[R] [FORGED] Re: If else
Rolf Turner
r.turner at auckland.ac.nz
Sun Nov 1 01:06:31 CET 2015
Jim: I'm sure that this is much more sophisticated than anything that
the OP ever dreamed of dealing with. And irrespective of that, the
issue is not about there being more than two sexes in some contexts but
rather of the folly of treating categorical data as numeric.

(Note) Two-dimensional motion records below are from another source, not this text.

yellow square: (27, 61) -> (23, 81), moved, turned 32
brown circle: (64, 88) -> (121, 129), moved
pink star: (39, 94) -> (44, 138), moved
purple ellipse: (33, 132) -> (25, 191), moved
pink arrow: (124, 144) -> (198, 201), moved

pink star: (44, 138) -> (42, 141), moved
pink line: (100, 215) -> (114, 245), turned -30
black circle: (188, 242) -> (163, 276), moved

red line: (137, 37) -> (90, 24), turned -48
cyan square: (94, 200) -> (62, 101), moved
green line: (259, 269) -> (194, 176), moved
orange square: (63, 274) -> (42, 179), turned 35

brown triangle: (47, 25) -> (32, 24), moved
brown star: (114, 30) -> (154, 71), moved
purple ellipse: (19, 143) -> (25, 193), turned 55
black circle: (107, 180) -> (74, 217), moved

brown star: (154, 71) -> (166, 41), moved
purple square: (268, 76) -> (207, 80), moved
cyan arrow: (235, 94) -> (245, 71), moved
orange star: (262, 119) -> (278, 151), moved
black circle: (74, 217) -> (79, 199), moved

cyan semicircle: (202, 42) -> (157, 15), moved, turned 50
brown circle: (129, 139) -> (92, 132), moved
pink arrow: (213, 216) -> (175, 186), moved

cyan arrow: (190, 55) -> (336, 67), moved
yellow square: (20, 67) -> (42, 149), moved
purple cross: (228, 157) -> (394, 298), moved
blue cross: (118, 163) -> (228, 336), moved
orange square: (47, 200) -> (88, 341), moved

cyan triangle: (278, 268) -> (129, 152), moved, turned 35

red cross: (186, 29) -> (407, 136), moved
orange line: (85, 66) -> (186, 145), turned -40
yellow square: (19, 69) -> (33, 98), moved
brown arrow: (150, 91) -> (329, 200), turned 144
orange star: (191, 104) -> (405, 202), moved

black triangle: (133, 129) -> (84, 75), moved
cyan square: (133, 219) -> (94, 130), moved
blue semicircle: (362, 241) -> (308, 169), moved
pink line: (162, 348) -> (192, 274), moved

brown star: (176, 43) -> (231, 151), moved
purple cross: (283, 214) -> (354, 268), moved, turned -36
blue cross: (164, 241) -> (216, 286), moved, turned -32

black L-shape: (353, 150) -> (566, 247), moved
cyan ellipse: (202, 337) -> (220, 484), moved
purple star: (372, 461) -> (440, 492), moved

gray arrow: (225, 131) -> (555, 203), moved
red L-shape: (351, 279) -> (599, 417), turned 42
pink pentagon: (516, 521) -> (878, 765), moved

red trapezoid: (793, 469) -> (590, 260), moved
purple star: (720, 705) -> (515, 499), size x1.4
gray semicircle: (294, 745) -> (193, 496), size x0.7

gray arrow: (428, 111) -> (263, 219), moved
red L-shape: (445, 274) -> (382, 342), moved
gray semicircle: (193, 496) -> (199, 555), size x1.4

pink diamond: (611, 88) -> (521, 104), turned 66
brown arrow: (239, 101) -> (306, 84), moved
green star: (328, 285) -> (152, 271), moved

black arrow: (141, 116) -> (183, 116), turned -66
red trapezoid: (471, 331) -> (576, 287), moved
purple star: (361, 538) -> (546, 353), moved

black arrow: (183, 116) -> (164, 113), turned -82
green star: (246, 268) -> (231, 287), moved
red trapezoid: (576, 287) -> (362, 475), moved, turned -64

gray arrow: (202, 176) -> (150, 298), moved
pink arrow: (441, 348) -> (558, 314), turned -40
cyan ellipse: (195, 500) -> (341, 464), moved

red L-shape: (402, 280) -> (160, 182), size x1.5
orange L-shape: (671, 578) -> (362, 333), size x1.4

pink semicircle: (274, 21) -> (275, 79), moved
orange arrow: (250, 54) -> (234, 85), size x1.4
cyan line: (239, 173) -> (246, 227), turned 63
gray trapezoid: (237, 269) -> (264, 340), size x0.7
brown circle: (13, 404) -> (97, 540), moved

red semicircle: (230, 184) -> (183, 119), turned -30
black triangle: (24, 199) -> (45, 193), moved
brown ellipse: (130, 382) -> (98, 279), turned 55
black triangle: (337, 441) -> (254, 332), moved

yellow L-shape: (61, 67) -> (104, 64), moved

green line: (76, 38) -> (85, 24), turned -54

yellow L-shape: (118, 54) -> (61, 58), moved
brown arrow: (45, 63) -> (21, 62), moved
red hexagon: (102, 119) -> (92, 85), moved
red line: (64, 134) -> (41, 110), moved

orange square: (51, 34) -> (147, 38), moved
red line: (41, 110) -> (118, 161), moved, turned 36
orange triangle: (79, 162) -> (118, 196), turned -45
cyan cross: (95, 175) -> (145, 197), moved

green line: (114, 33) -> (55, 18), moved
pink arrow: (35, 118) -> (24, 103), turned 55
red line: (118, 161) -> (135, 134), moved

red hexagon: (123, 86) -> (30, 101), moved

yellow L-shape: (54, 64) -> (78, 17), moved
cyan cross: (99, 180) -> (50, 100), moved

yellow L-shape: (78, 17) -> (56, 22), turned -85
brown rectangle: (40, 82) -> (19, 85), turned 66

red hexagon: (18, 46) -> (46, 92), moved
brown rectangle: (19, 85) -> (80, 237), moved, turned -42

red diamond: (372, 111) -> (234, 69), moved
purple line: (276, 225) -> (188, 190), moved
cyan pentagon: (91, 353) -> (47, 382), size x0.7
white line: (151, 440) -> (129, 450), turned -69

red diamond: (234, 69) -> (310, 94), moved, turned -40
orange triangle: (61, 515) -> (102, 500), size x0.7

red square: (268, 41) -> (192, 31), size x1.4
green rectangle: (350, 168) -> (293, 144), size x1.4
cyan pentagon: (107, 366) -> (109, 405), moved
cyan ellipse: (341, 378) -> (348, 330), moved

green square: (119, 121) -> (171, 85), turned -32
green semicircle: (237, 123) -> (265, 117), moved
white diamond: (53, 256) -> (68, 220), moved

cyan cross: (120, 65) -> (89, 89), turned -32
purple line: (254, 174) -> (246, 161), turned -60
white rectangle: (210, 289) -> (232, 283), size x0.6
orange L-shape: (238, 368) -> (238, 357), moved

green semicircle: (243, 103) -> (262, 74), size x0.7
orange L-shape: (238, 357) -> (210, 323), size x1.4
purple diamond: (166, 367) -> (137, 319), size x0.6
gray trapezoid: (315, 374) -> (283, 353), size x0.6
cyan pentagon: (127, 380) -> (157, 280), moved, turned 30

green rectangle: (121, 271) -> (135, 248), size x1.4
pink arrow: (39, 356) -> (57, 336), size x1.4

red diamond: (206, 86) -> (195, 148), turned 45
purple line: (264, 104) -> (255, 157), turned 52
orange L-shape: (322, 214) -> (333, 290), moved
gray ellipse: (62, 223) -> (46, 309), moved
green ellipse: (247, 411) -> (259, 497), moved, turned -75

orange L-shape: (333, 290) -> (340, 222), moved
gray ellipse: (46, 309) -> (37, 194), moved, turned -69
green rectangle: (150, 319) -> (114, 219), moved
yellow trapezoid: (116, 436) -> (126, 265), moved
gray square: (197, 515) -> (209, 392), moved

Moreover your "neither male nor female" sexes have nothing whatever to
do with missing values. Missing means that the value wasn't *observed*,
not the values was weird/strange/unfamiliar.
cheers,
Rolf
--
Technical Editor ANZJS
Department of Statistics
University of Auckland
Phone: +64-9-373-7599 ext. 88276
On 01/11/15 12:45, Jim Lemon wrote:
> Having had to face this problem myself more than once, I sympathize with
> Ted's argument. First let me confess that I regard sex as a measure of the
> reproductive phenotype. Given the ongoing experimentation with both sex and
> gender, I have had to add "U" (Unstated - includes all those acronyms that
> can be mistaken for gamma hydroxy butyrate) to "M" and "F" in a dataset or
> two.
>
> Even worse is the crap shoot of sex chromosomes. While XYY is not much of a
> problem at all, Turner's Syndrome (XO) is neither female (although they
> appear to be) nor male. Given a reasonably large sample (the dream of
> some), nature usually provides a few permutations that, while we know what
> they are, don't really fit comfortably in either "M" or "F".